§ **Information supplied**:
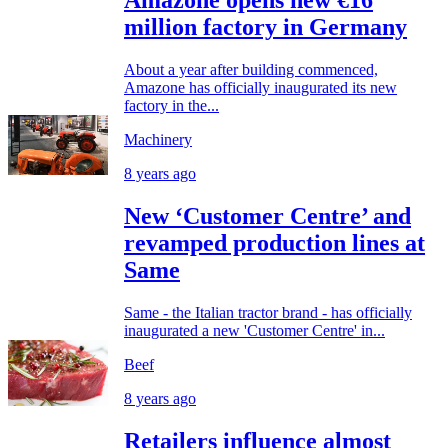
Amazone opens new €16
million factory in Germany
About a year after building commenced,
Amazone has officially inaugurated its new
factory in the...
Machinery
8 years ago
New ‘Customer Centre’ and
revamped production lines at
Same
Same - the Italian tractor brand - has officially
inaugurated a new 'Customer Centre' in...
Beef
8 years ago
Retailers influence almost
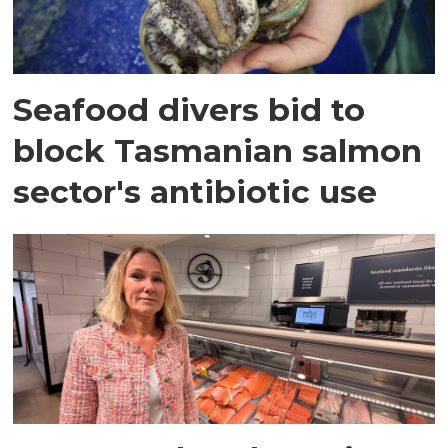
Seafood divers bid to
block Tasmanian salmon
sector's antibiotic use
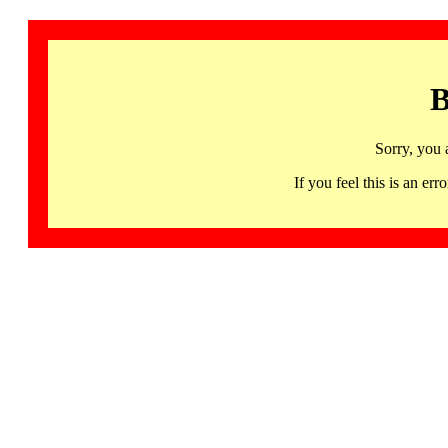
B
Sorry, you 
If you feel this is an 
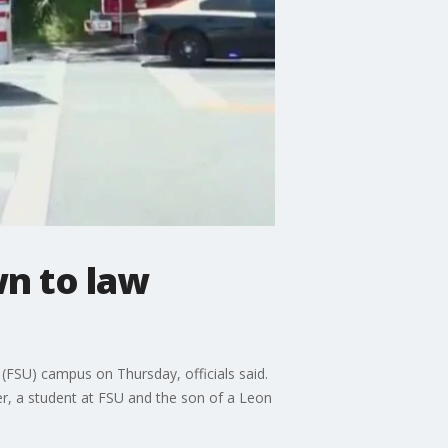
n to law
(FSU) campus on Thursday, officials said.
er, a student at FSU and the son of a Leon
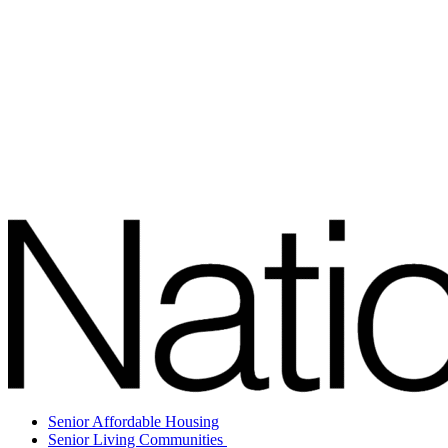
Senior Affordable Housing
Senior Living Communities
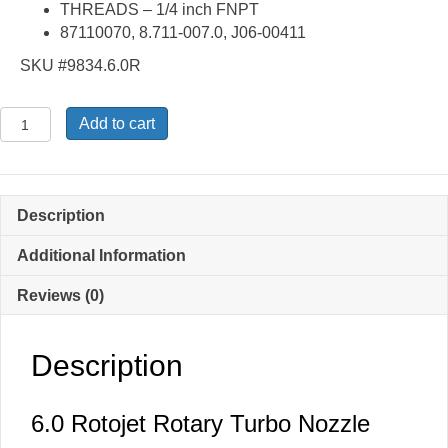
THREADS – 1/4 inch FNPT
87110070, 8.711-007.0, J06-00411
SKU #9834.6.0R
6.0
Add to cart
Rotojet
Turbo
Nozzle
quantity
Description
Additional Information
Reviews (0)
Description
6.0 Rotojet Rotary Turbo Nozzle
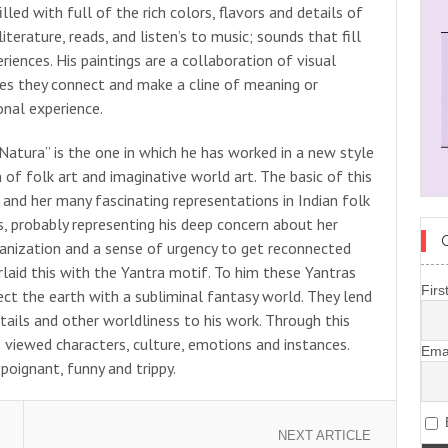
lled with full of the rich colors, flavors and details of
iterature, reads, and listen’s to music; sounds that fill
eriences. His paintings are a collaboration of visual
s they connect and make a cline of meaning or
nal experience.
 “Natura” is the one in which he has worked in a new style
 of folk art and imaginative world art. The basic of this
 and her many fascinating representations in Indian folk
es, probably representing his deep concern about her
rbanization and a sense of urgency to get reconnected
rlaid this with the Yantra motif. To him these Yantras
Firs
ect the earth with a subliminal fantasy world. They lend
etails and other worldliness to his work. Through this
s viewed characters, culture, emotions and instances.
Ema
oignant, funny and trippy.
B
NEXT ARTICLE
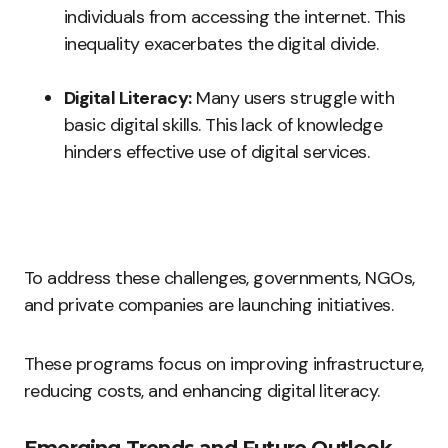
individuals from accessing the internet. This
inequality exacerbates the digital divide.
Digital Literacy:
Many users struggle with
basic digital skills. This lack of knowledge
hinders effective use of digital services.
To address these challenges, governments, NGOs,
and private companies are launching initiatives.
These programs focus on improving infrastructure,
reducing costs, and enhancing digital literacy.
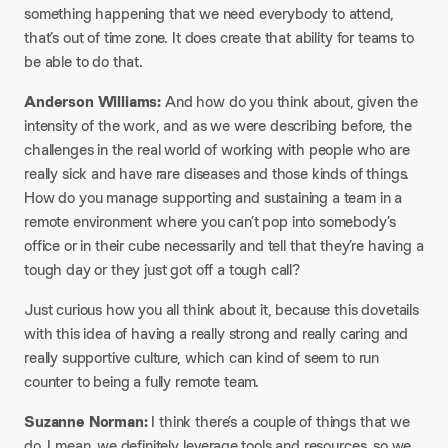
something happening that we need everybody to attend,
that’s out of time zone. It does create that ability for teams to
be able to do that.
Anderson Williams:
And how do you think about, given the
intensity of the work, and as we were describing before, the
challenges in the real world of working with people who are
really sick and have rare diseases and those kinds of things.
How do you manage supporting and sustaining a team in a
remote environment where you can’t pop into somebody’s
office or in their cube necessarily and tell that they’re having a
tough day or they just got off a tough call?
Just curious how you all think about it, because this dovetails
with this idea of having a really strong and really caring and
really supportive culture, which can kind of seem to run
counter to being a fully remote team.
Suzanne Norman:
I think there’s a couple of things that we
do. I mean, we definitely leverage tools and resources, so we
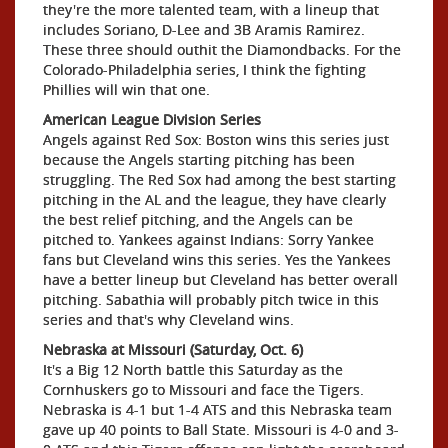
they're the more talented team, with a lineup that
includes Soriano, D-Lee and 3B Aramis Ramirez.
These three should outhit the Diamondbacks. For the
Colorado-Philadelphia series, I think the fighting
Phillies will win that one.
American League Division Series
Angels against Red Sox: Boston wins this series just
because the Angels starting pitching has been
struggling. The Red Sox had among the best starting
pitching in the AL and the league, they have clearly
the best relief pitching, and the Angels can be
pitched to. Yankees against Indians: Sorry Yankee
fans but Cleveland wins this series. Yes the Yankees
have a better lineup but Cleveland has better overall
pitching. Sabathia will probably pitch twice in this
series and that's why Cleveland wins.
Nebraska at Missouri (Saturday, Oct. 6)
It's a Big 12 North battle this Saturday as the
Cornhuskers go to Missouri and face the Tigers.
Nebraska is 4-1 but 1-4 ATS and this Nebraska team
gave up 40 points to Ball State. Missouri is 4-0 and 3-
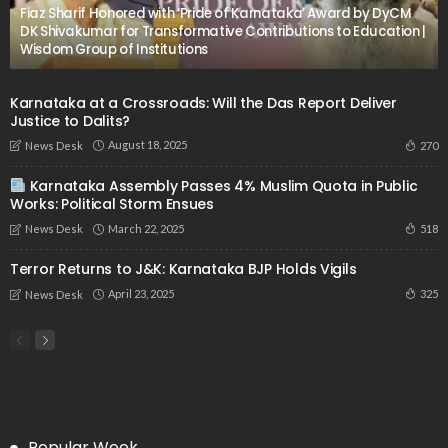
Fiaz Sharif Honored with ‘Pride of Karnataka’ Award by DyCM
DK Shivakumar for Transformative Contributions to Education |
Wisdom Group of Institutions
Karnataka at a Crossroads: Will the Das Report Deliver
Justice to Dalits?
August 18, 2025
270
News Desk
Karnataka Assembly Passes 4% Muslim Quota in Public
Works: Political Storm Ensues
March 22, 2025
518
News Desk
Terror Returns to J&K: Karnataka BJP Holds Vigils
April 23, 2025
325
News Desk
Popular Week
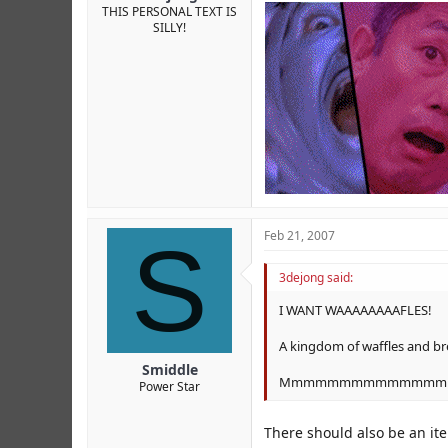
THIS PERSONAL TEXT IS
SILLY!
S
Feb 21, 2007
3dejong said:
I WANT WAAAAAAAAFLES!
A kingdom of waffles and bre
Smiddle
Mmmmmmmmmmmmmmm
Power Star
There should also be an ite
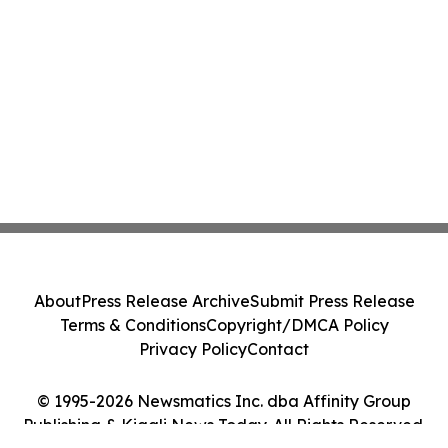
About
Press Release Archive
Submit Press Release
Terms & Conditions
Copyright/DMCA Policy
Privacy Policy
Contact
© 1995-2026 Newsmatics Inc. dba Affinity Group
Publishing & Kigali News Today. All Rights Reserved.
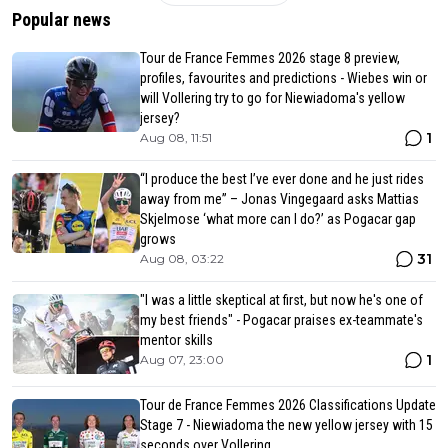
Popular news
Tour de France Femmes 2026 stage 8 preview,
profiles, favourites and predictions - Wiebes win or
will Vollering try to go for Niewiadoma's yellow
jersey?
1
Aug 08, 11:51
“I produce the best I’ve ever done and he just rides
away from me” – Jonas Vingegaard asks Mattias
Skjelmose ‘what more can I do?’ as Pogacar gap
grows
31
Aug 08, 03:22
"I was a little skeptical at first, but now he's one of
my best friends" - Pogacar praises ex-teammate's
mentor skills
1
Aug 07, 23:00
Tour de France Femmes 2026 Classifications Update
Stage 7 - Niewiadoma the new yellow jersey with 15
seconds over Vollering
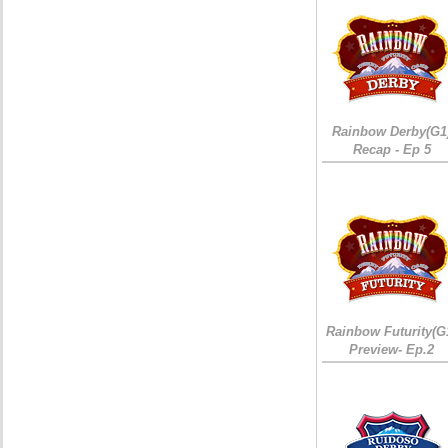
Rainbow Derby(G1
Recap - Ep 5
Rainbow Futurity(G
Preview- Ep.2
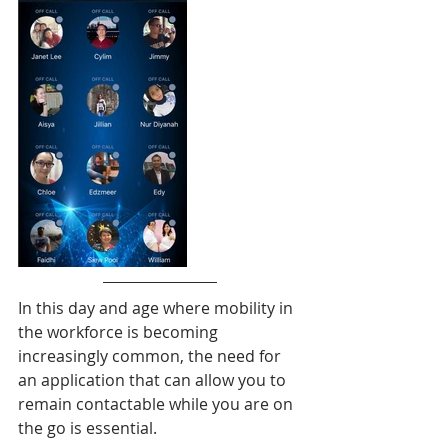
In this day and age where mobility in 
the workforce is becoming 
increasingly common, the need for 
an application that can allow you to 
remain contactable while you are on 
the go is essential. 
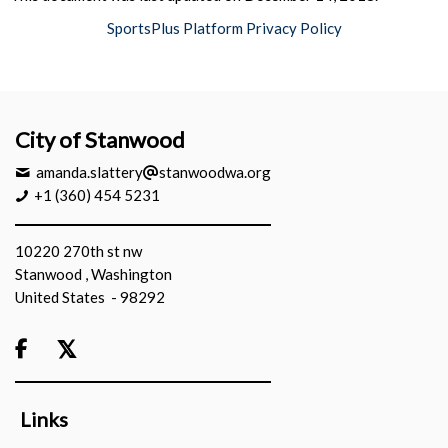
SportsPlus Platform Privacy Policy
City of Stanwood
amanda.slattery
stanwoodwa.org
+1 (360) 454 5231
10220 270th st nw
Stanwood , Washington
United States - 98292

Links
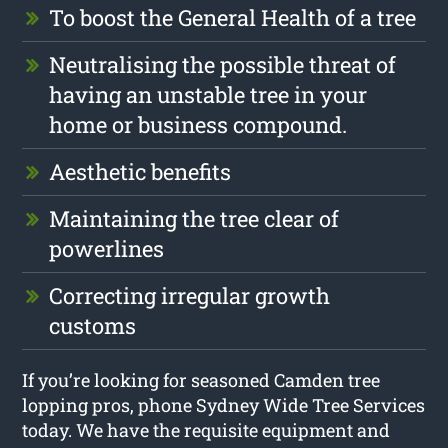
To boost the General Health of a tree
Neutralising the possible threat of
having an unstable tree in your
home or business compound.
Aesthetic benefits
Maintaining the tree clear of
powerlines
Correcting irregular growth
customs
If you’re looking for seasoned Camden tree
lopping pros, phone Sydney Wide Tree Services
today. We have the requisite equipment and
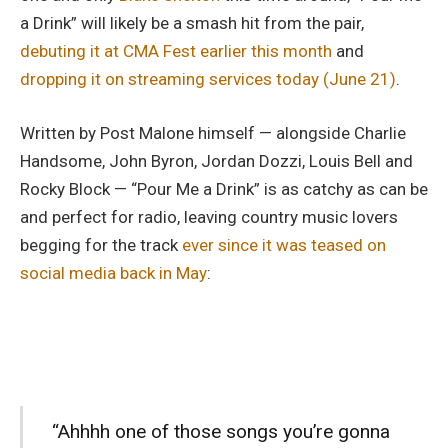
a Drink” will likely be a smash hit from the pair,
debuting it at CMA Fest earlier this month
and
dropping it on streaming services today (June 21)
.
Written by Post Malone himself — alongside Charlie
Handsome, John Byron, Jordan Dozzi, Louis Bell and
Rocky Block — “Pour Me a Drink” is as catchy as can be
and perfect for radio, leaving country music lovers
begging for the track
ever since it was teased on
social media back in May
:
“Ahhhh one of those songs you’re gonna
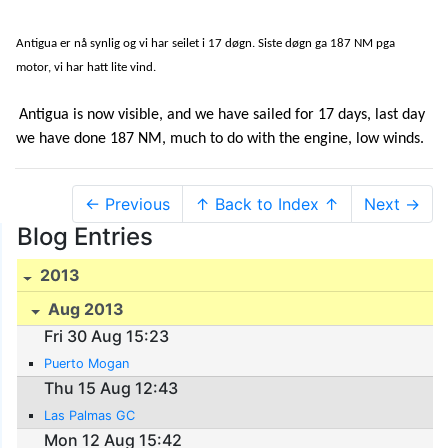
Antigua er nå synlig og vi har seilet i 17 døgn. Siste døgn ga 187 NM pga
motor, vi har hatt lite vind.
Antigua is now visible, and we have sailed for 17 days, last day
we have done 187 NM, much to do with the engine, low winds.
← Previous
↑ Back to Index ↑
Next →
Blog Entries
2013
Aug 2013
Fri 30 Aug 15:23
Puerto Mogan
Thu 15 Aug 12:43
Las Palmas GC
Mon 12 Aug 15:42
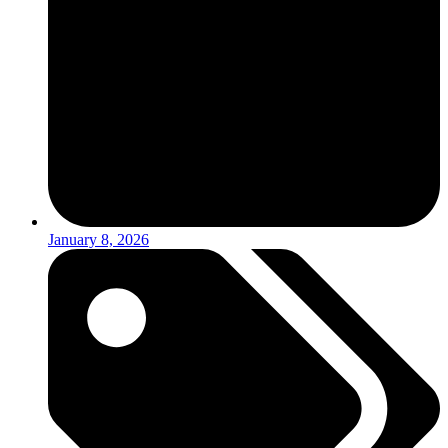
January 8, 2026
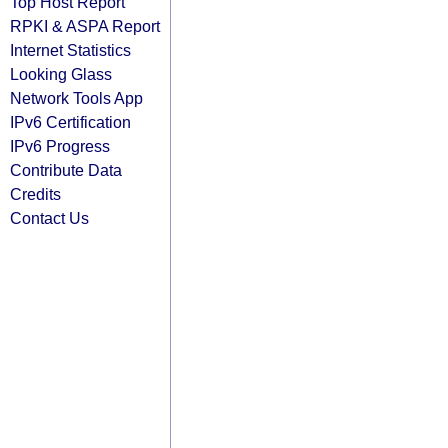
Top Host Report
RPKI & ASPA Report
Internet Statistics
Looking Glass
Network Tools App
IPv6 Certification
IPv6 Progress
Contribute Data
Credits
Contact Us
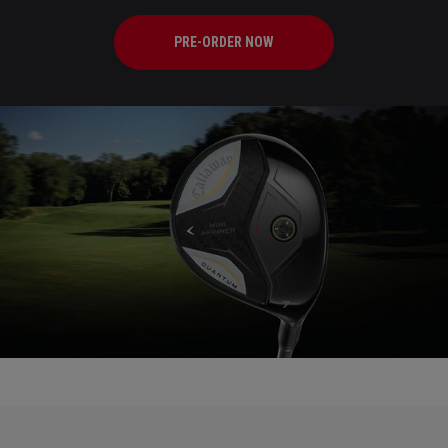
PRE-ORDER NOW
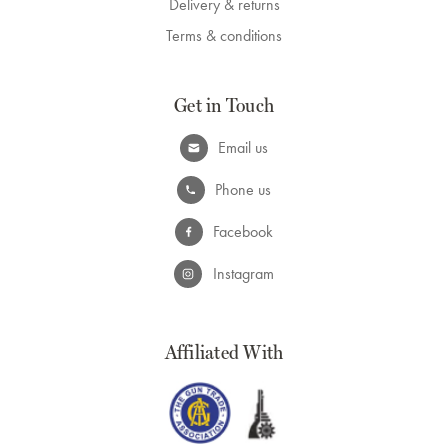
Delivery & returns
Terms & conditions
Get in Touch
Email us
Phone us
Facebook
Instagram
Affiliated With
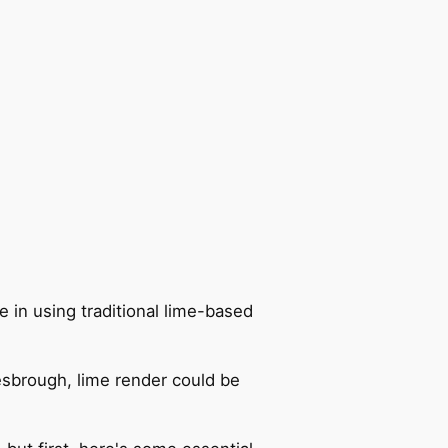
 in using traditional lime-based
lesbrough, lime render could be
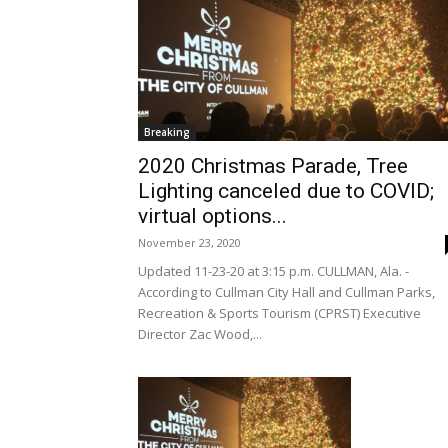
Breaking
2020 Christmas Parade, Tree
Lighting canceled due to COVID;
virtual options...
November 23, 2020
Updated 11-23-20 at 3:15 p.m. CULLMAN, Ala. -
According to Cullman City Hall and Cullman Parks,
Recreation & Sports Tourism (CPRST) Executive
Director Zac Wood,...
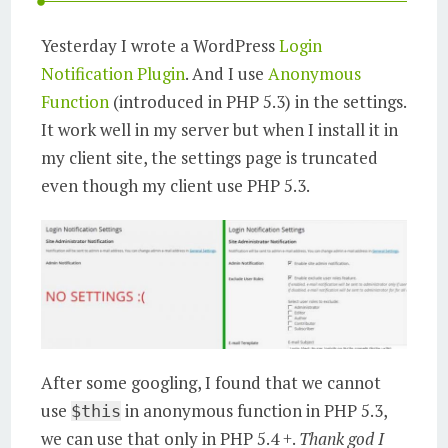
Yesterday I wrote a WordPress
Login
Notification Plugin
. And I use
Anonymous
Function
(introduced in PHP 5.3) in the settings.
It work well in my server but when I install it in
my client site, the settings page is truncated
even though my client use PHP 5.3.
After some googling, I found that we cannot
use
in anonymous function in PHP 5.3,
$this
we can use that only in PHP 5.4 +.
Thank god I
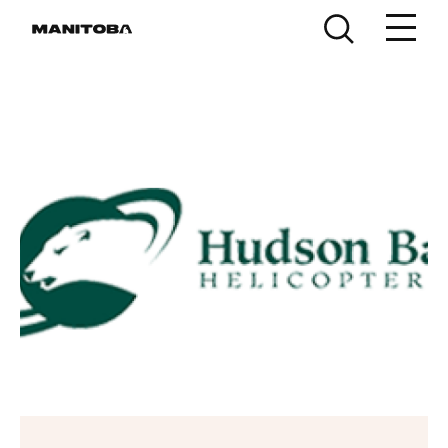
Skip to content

§ **Task prompt**: Give back exactly, and solely, the section of the data above bounded by the line containing "(360) 454 5231" and the line containing "Looking Glass", both bounding lines included and pictures omitted.

§ **Finished exercise**:
+1 (360) 454 5231
10220 270th st nw
Stanwood , Washington
United States - 98292

Links
To boost the General Health of a tree
Neutralising the possible threat of
having an unstable tree in your
home or business compound.
Aesthetic benefits
Maintaining the tree clear of
powerlines
Correcting irregular growth
customs
If you’re looking for seasoned Camden tree
lopping pros, phone Sydney Wide Tree Services
today. We have the requisite equipment and
a Drink” will likely be a smash hit from the pair,
debuting it at CMA Fest earlier this month
and
dropping it on streaming services today (June 21)
.
Written by Post Malone himself — alongside Charlie
Handsome, John Byron, Jordan Dozzi, Louis Bell and
Rocky Block — “Pour Me a Drink” is as catchy as can be
and perfect for radio, leaving country music lovers
begging for the track
ever since it was teased on
social media back in May
:
“Ahhhh one of those songs you’re gonna
Antigua er nå synlig og vi har seilet i 17 døgn. Siste døgn ga 187 NM pga
motor, vi har hatt lite vind.
Antigua is now visible, and we have sailed for 17 days, last day
we have done 187 NM, much to do with the engine, low winds.
← Previous
↑ Back to Index ↑
Next →
Blog Entries
2013
Aug 2013
Fri 30 Aug 15:23
Puerto Mogan
Thu 15 Aug 12:43
Las Palmas GC
Mon 12 Aug 15:42
January 8, 2026
Top Host Report
RPKI & ASPA Report
Internet Statistics
Looking Glass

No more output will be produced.